• What you should do: Through the last line of the entries, please copy every line exactly, starting with the one that contains "心開槍打到底。轉進中搭火車時，".

***** Supplied material *****

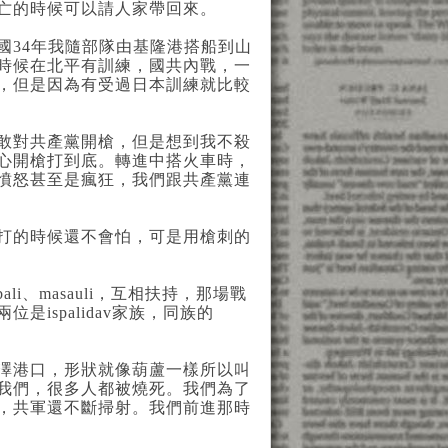
亡的時候可以請人家帶回來。
國34年我隨部隊由基隆港搭船到山
時候在北平有訓練，國共內戰，一
，但是因為有受過日本訓練就比較
敢對共產黨開槍，但是想到我不殺
心開槍打到底。轉進中搭火車時，
憤怒甚至是瘋狂，我們跟共產黨連
打的時候還不會怕，可是用槍刺的
i、masauli，互相扶持，那場戰
ispalidav家族，同族的
澤港口，形狀就像葫蘆一樣所以叫
我們，很多人都被燒死。我們為了
，共軍還不斷掃射。我們前進那時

*****

• Task answer:
心開槍打到底。轉進中搭火車時，
憤怒甚至是瘋狂，我們跟共產黨連
打的時候還不會怕，可是用槍刺的
i、masauli，互相扶持，那場戰
ispalidav家族，同族的
澤港口，形狀就像葫蘆一樣所以叫
我們，很多人都被燒死。我們為了
，共軍還不斷掃射。我們前進那時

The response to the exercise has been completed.